I could just imagine how annoyed my father was. The relationship with Simon was sacrosanct. He wouldn’t have appreciated Captain Barclay’s efforts, however well intentioned.
“At any rate, your father asked if I was fit enough for duty and if I’d take on a hazardous assignment. I was to report directly to him. Or if I couldn’t reach him, then to your mother.”
I’d told Simon about my companion on those journeys. Was it he who’d remembered?
“What did they tell you? How did they explain that I might be in danger?”
I still wasn’t prepared to trust this man.
“The Colonel told me the truth. At least I had the feeling he did.”
“What did they tell you?” I asked again, trying not to sound impatient.

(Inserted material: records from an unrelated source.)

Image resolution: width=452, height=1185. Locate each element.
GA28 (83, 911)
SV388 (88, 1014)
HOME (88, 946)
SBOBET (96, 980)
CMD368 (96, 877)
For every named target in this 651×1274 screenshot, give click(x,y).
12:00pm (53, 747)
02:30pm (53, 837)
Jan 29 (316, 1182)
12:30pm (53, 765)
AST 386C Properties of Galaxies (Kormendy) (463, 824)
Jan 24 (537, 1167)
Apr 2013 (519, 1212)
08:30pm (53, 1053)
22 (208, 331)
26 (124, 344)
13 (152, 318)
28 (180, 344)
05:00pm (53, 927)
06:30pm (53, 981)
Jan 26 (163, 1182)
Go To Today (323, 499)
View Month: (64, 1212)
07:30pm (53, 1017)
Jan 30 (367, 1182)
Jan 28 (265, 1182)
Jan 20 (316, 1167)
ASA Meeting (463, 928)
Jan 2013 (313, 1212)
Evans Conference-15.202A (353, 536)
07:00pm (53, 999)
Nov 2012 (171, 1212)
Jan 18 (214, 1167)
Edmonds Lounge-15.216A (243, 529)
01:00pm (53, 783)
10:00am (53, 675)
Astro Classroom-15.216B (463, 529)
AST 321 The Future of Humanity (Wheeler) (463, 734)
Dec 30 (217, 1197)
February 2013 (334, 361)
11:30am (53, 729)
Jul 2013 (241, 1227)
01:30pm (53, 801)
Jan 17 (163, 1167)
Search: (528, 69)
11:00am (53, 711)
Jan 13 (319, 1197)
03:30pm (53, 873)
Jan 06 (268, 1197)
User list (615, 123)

“That someone had been murdered and you were the only witness who could testify to that. The trouble was, the killer knew you, but you couldn’t identify him as easily. That you were in danger. Well, by God, they were right. I heard about what happened just before I got there, and if I get my hands on that-on whoever it is, I’ll kill him myself.” The grin had disappeared like the smile of the Cheshire Cat, and I could feel the tension in the man across from me, a deep-seated anger that was like a flare of warmth in the ambulance.
“At any rate,” he went on after collecting himself, “when they spoke to me, I jumped at the chance. I’d rather be back with my men, but if that’s out of the question, I’ll use this assignment to prove that I’m ready to fight again.”
“Going over the top is not easy with a bad leg,” I said. “You know that as well as I do.”
“Yes, I can get others killed if I’m a burden,” he said impatiently. “That’s been brought home to me. But your father saw to it that I was given a background that wouldn’t make anyone suspicious. And your father asked me to give you this.”
He moved in the darkness and his hand stretched out toward me. In the palm lay the little pistol that Simon had given me once before. I recognized it immediately.
“My father? Not Simon himself?”
“I never saw the Sergeant-Major, Bess.”
I bit my lip. Once before I’d been afraid that bad news was being kept from me. I had that feeling again. Had Simon not lived to reach England? Had he lost that arm?
I looked down at the little pistol. Nurses were not permitted to carry weapons, but this time, remembering my feeling of helplessness when that arm had come around my throat and how lucky I was that I’d been able to kick the water pail, then scream, I touched it with my fingertips and then settled it carefully in the pocket of my uniform.
Captain Barclay was saying, “Better to wing him, Bess. Your father wants him alive.”